* _EXERCISE DIRECTIONS_: Restate exactly the lines of the entries below, beginning with the first and ending with the line that holds "Klassifizierung nach ADFC-Kriterien". Pictures are not copied.

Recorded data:
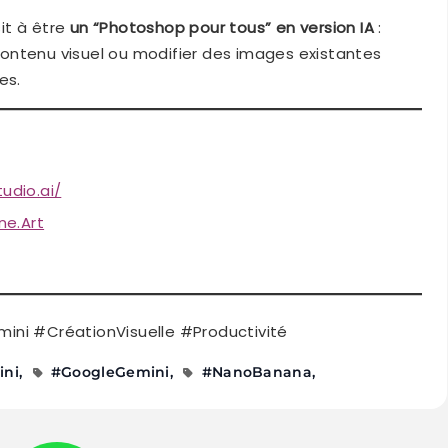
it à être
un “Photoshop pour tous” en version IA
:
ontenu visuel ou modifier des images existantes
es.
udio.ai/
ne.Art
i #CréationVisuelle #Productivité
ini
#GoogleGemini
#NanoBanana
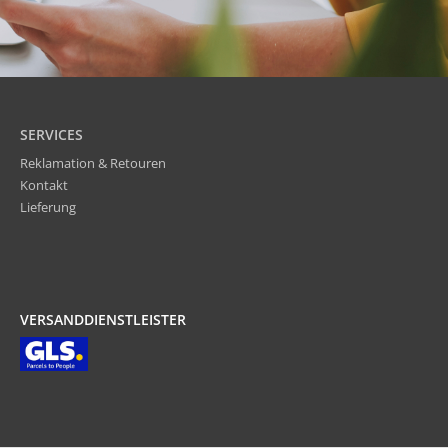
SERVICES
Reklamation & Retouren
Kontakt
Lieferung
VERSANDDIENSTLEISTER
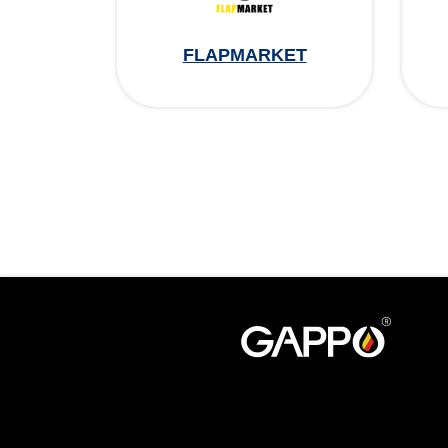
FLAPMARKET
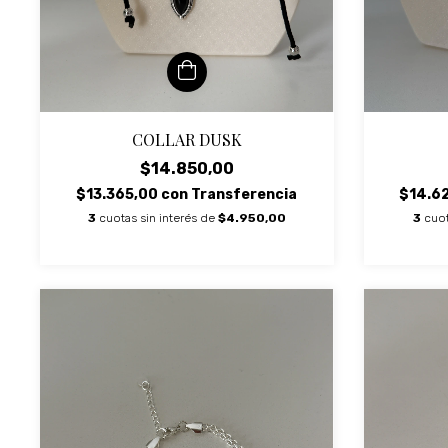
COLLAR DUSK
$14.850,00
$14.6
$13.365,00
con
Transferencia
3
cuot
3
cuotas sin interés de
$4.950,00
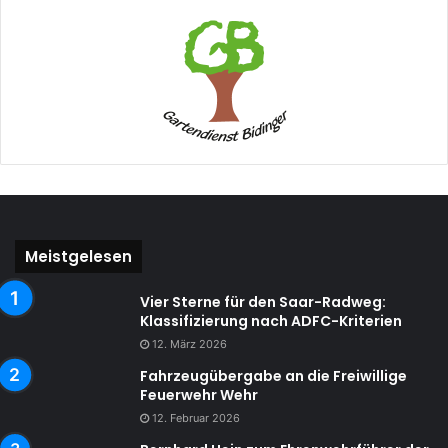
Meistgelesen
Vier Sterne für den Saar-Radweg:
Klassifizierung nach ADFC-Kriterien
12. März 2026
Fahrzeugübergabe an die Freiwillige
Feuerwehr Wehr
12. Februar 2026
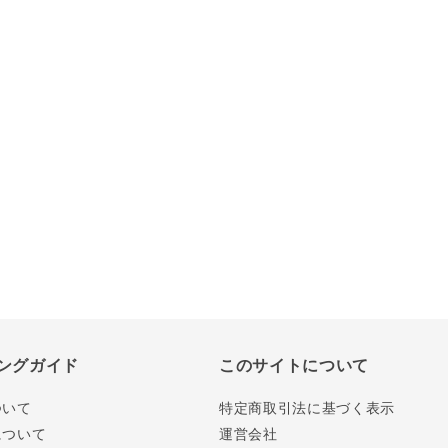
ングガイド
このサイトについて
ついて
特定商取引法に基づく表示
について
運営会社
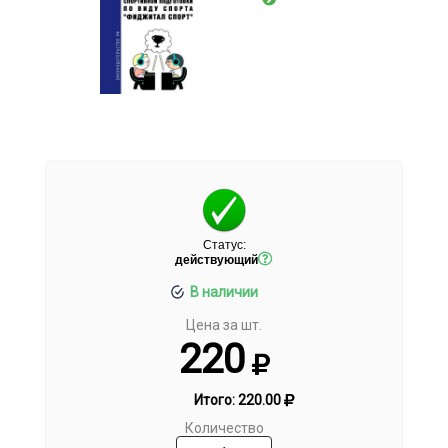
Статус:
действующий
В наличии
Цена за шт.
220
Итого:
220.00
Количество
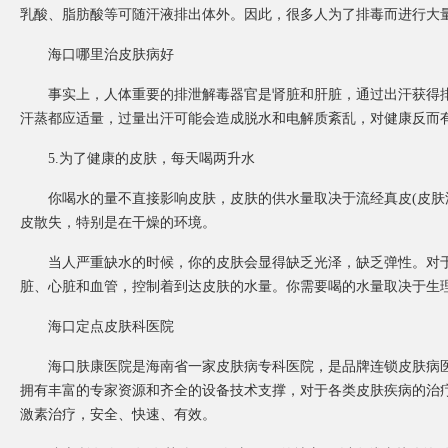
乳酸、脂肪酸等可随汗液排出体外。因此，很多人为了排毒而进行大
海口哪里治皮肤病好
事实上，人体重要的排泄解毒器官是肾脏和肝脏，通过出汗获得排
汗蒸都应适量，过量出汗可能会造成脱水和电解质紊乱，对健康反而
5.为了健康的皮肤，每天喝两升水
你喝水的量不直接影响皮肤，皮肤的供水量取决于流经真皮(皮肤深
皮散失，特别是在干燥的环境。
当人严重缺水的时候，你的皮肤会显得缺乏光泽，缺乏弹性。对于
脏、心脏和血管，控制着到达皮肤的水量。你需要喝的水量取决于生
海口定点皮肤科医院
海口肤康医院是海南省一家皮肤病专科医院，是品牌连锁皮肤病医
拥有丰富的专家资源和齐全的设备技术支撑，对于各类皮肤疾病的治
激素治疗，安全、快速、有效。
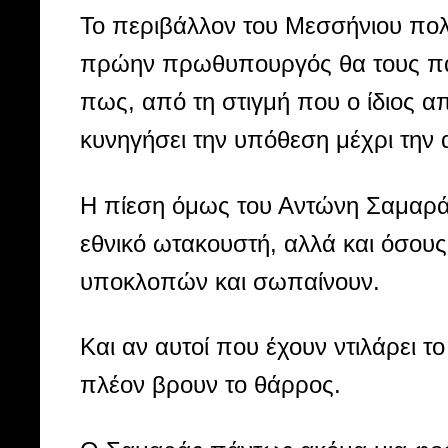
Το περιβάλλον του Μεσσήνιου πολι
πρώην πρωθυπουργός θα τους πάει
πως, από τη στιγμή που ο ίδιος α
κυνηγήσει την υπόθεση μέχρι τη
Η πίεση όμως του Αντώνη Σαμαρά 
εθνικό ωτακουστή, αλλά και όσου
υποκλοπών και σωπαίνουν.
Και αν αυτοί που έχουν ντιλάρει τ
πλέον βρουν το θάρρος.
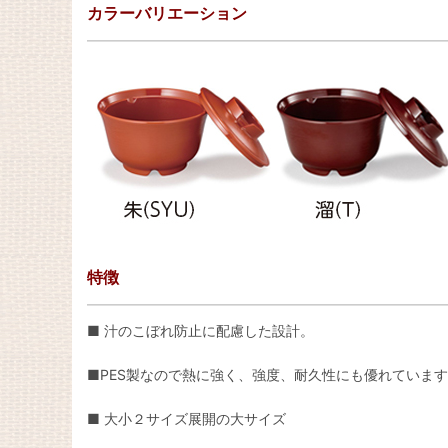
カラーバリエーション
特徴
■ 汁のこぼれ防止に配慮した設計。
■PES製なので熱に強く、強度、耐久性にも優れていま
■ 大小２サイズ展開の大サイズ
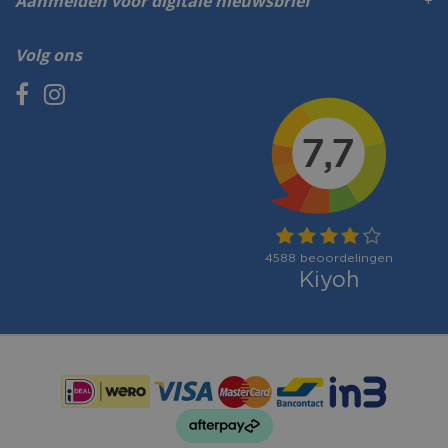
Aanmelden voor digitale nieuwsbrief
Volg ons
Betaalmogelijkheden:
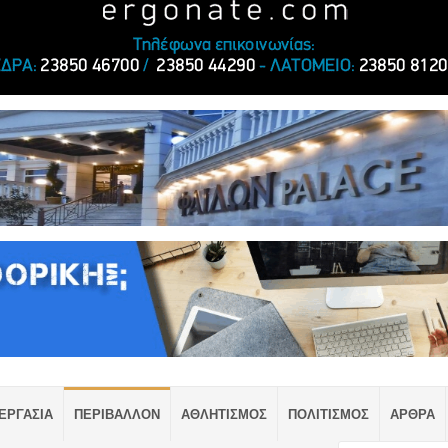
ΕΡΓΑΣΙΑ
ΠΕΡΙΒΑΛΛΟΝ
ΑΘΛΗΤΙΣΜΟΣ
ΠΟΛΙΤΙΣΜΟΣ
ΑΡΘΡΑ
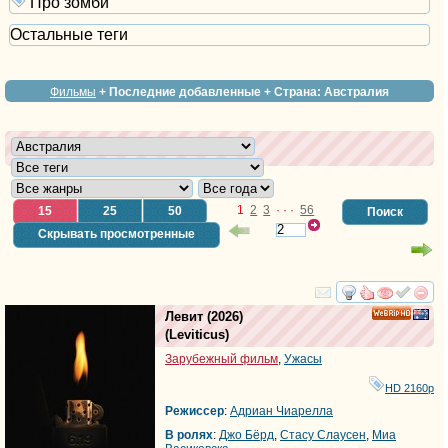
Про зомби
Остальные теги
Фильмы
+ Последние добавленные + Страна: Австралия
1
2
3
· · ·
56
15
25
50
Поиск
Скрывать просмотренные
смотреть
инте
Левит
(2026)
HD
(
Leviticus
)
Зарубежный фильм
,
Ужасы
HD 2160р
Режиссер
:
Адриан Чиарелла
В ролях
:
Джо Бёрд
,
Стаcy Cлаусен
,
Миа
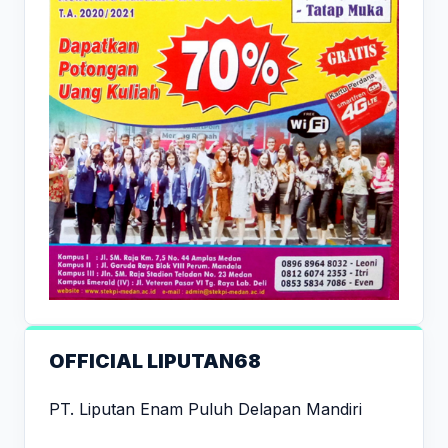
OFFICIAL LIPUTAN68
PT. Liputan Enam Puluh Delapan Mandiri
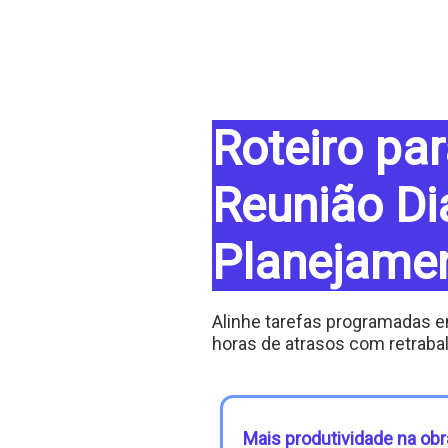
Roteiro pa
Reunião Di
Planejame
Alinhe tarefas programadas 
horas de atrasos com retraba
Mais produtividade na obr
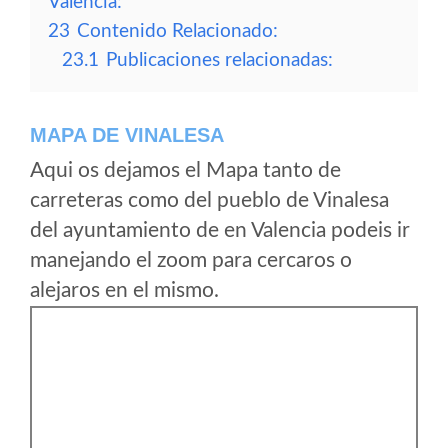
Valencia:
23
Contenido Relacionado:
23.1
Publicaciones relacionadas:
MAPA DE VINALESA
Aqui os dejamos el Mapa tanto de
carreteras como del pueblo de Vinalesa
del ayuntamiento de en Valencia podeis ir
manejando el zoom para cercaros o
alejaros en el mismo.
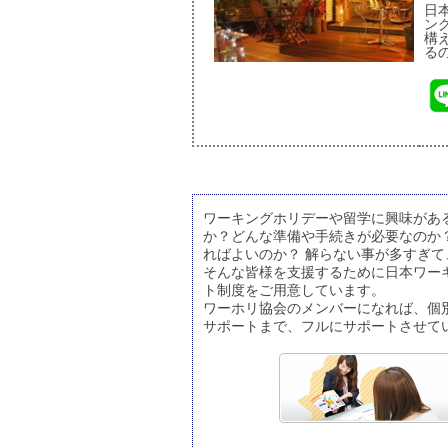
日
ン
構
る
ワーキングホリデーや留学に興味があ
か？どんな準備や手続きが必要なのか
ればよいのか？ 解らない事が多すぎ
そんな皆様を支援するために日本ワー
ト制度をご用意しています。
ワーホリ協会のメンバーになれば、個
サポートまで、フルにサポートさせて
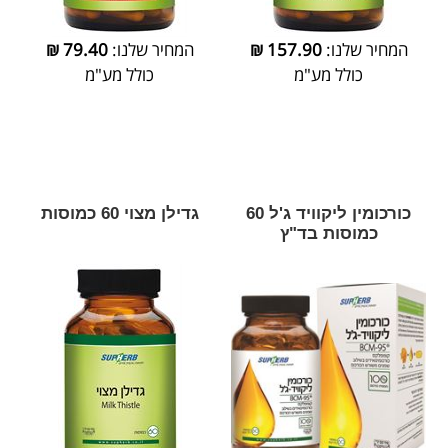
המחיר שלנו:
157.90
₪
המחיר שלנו:
79.40
₪
כולל מע"מ
כולל מע"מ
כורכומין ליקוויד ג'ל 60
גדילן מצוי 60 כמוסות
כמוסות בד"ץ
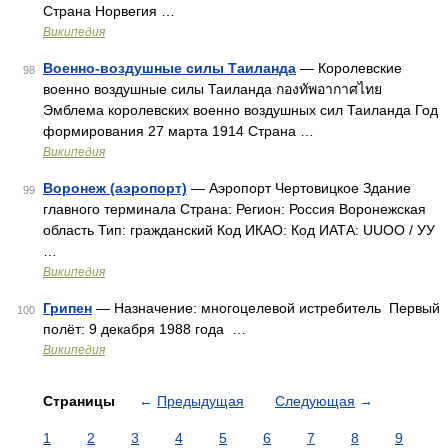
Страна Норвегия …
Википедия
Военно-воздушные силы Таиланда
— Королевские
98
военно воздушные силы Таиланда กองทัพอากาศไทย
Эмблема королевских военно воздушных сил Таиланда Год
формирования 27 марта 1914 Страна …
Википедия
Воронеж (аэропорт)
— Аэропорт Чертовицкое Здание
99
главного терминала Страна: Регион: Россия Воронежская
область Тип: гражданский Код ИКАО: Код ИАТА: UUOO / УУ
…
Википедия
Грипен
— Назначение: многоцелевой истребитель Первый
100
полёт: 9 декабря 1988 года …
Википедия
Страницы
←
Предыдущая
Следующая
→
1
2
3
4
5
6
7
8
9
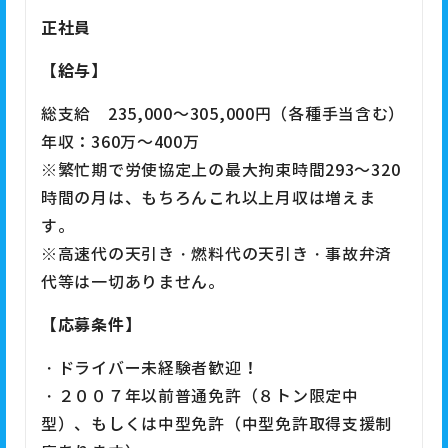
正社員
【給与】
総支給 235,000～305,000円（各種手当含む）
年収：360万～400万
※繁忙期で労使協定上の最大拘束時間293～320
時間の月は、もちろんこれ以上月収は増えま
す。
※高速代の天引き・燃料代の天引き・事故弁済
代等は一切ありません。
【応募条件】
・ドライバー未経験者歓迎！
・２００７年以前普通免許（８トン限定中
型）、もしくは中型免許（中型免許取得支援制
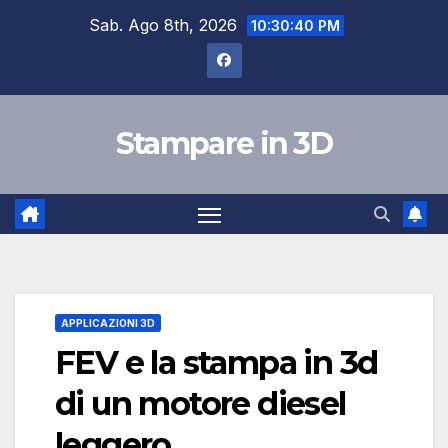
Skip
Sab. Ago 8th, 2026
10:30:41 PM
to
content
Stampare in 3D
APPLICAZIONI 3D
FEV e la stampa in 3d
di un motore diesel
leggero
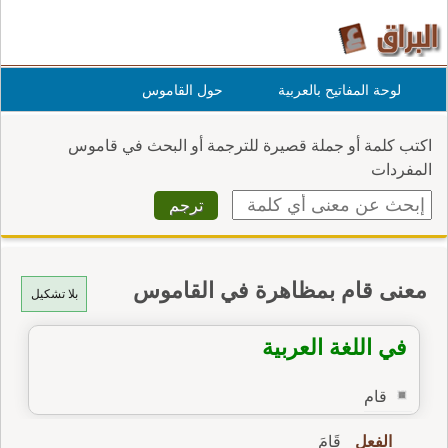
لوحة المفاتيح بالعربية
حول القاموس
اكتب كلمة أو جملة قصيرة للترجمة أو البحث في قاموس
المفردات
معنى قام بمظاهرة في القاموس
بلا تشكيل
في اللغة العربية
قام
الفعل
قَامَ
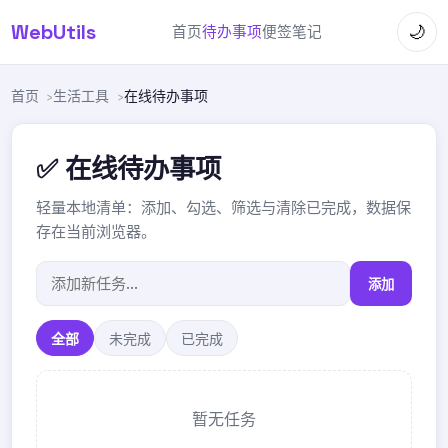
WebUtils
🌙
首页
待办事项
便签笔记
首页
生活工具
在线待办事项
✅ 在线待办事项
轻量本地清单：添加、勾选、筛选与清除已完成，数据保
存在当前浏览器。
添加
全部
未完成
已完成
暂无任务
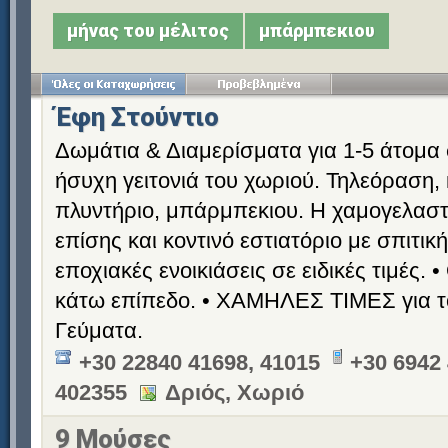
μήνας του μέλιτος
μπάρμπεκιου
Έφη Στούντιο
Δωμάτια & Διαμερίσματα για 1-5 άτομα
ήσυχη γειτονιά του χωριού. Τηλεόραση, 
πλυντήριο, μπάρμπεκιου. Η χαμογελαστή
επίσης και κοντινό εστιατόριο με σπιτικ
εποχιακές ενοικιάσεις σε ειδικές τιμές.
κάτω επίπεδο. • ΧΑΜΗΛΕΣ ΤΙΜΕΣ για το 
Γεύματα.
+30 22840 41698, 41015
+30 6942 
402355
Δριός, Χωριό
9 Μούσες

* _RESPONSE TO THE EXERCISE_:
it à être
un “Photoshop pour tous” en version IA
:
ontenu visuel ou modifier des images existantes
es.
udio.ai/
ne.Art
i #CréationVisuelle #Productivité
ini
#GoogleGemini
#NanoBanana
SERVICES
Reklamation & Retouren
Kontakt
Lieferung
VERSANDDIENSTLEISTER
FLAPMARKET
COLLAR DUSK
$14.850,00
$14.6
$13.365,00
con
Transferencia
3
cuot
3
cuotas sin interés de
$4.950,00
Meistgelesen
Vier Sterne für den Saar-Radweg:
Klassifizierung nach ADFC-Kriterien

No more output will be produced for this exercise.